Collection entries
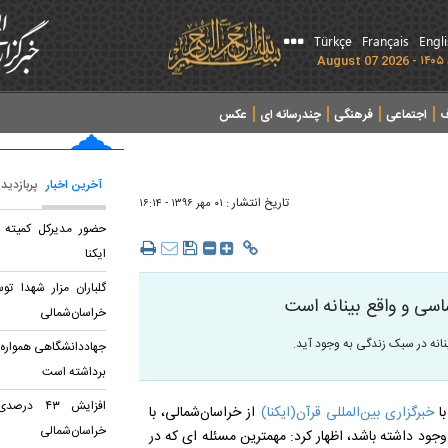
Türkçe
Français
Engl
ف
اجتماعی
فرهنگی
چندرسانه ای
عکس
آخرین اخبار
پربازدید
تاریخ انتشار :
۰۱ مهر ۱۳۹۶ - ۱۶:۱۴
حضور مدیرکل کمیته ا
ایکنا
گلباران مزار شهدا تو
سی و واقع بینانه است
خراسان‌شمالی
انه در سبک زندگی به وجود آید.
جهاددانشگاهی همواره د
برداشته است
افزایش ۴۳
با
خبرگزاری بین‌المللی قرآن(ایکنا)
از خراسان‌شمالی
،
با
خراسان‌شمالی
ر وجود داشته باشد، اظهار کرد: مهمترین مسئله ای که در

Problem requirements: From the line containing "حضور مدیرکل کمیته ا" down to the last line of the records above, print every line exactly, with both ends kept.

Response:
حضور مدیرکل کمیته ا
ایکنا
گلباران مزار شهدا تو
سی و واقع بینانه است
خراسان‌شمالی
انه در سبک زندگی به وجود آید.
جهاددانشگاهی همواره د
برداشته است
افزایش ۴۳
با
خبرگزاری بین‌المللی قرآن(ایکنا)
از خراسان‌شمالی
،
با
خراسان‌شمالی
ر وجود داشته باشد، اظهار کرد: مهمترین مسئله ای که در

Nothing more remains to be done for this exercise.